Rainwater Collection

A few months before I moved in, the guy living there told me that he thought that the water tasted funny. He described it as tasting “Sort of syrupy”

When I moved in I found that yes, it did taste a bit off. It didn’t worry me that much really as I only drink filtered water anyway but I thought I’d see if I could find what was causing it.


The area around the water tank was always wet and boggy so I knew I had to do something with that and I was hoping that whatever was the cause of the funny taste would show up then.

The pressure pump for the household water had to be moved too as that was sited in between the house and the shed. Why it was put there in the first place is any ones guess! It was a bit of a bodge-up to say the least.

Something else as well was that there was no overflow pipework on the water tank, just a hole that the excess water drained out of, and no guttering on the shed to channel storm water away. That needed to be fixed too.

Unfortunately I don’t have too many photos from that early on; I hadn’t thought of this project then, so I’ll just have to describe what I did and how I went about it as best I can and use what photos I have.

Looking along the front of the house towards the domestic water tank. The high pressure pump was in the middle of the grassy area between the tank and the veranda. It just had to be moved.

The leaking tank was actually very easy to fix as all it was, was the gland on the shaft of the stop valve just below the handle. All it took was a half turn on the gland nut and that was the end of that leak.
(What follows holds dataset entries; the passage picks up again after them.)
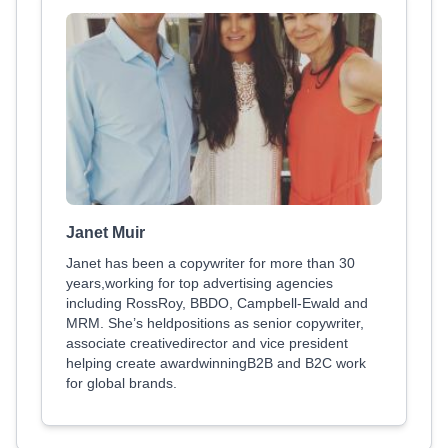
Janet Muir
Janet has been a copywriter for more than 30
years,working for top advertising agencies
including RossRoy, BBDO, Campbell-Ewald and
MRM. She’s heldpositions as senior copywriter,
associate creativedirector and vice president
helping create awardwinningB2B and B2C work
for global brands.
While I was working on that I decided to replace the pipework between the house and the water tank that delivered the rainwater from the guttering to the tank. I was a bit suspicious of this pipework as on both sides of the house it went straight down to the ground from the guttering and then underground, met in the middle still underground and at that point went even deeper underground, across to the water tank, up the side of the tank and in.
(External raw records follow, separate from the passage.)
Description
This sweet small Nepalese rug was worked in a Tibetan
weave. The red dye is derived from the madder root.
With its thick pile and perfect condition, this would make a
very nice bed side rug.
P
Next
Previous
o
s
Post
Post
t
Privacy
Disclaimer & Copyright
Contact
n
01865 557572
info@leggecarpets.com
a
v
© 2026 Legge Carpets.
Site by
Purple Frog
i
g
It suddenly dawned on me that there must be water continually in the pipe as it had nowhere to drain out. It would just stagnate.
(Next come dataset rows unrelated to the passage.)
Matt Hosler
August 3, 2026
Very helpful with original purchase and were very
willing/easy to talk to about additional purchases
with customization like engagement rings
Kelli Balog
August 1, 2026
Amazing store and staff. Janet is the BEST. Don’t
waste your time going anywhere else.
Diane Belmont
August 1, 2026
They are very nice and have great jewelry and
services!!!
I exposed all of the pipe and yes, it was full of water although it hadn’t rained for a couple of weeks at that point.

Oh boy did it smell! It was awful, all green and gooey! I guess I’d found the cause of the syrupy tasting water!

The down-pipe from the guttering at the front of the house is clearly visible.  On both sides of the house it went underground to the water tank and was full of water even though it hadn’t rained for a couple of weeks.

Once I’d sussed that out I was quite relieved. I then set about installing new down pipes from the gutters to the tank. This time they were going to be all overhead but with the addition of debris traps just before the tank. When it rains the water runs off the roof into the gutters and then goes to the tank. The first bit of water takes all of the dead leaves and whatever else has blown into the gutters, with it, and it all ends up in the water tank. The idea of the debris traps is to catch most of those bite and pieces.

All that took about a day to do.

The new overhead rainwater collection pipe from the gutters to the water tank. The debris traps on the right have since been modified. They are now shorter with 45 degree bends on the end to make them easier to clean. The addition of drains on the caps at the bottom will also improve them and allow the water in the vertical pipes to drain away when it stops raining. The household pressure pump on the left has been relocated but this is only temporary as eventually it will be at the other end of the house.

This is at the back of the water tank and shed. The overflow pipe for the tank can be seen to the right and this is buried at the back of the shed and will come out on the first tier in the garden. The shed guttering isn’t on yet.

 Looking from the other end back towards the shed and tank. The tee-piece there is for the down-pipe coming from the gutter when it is installed.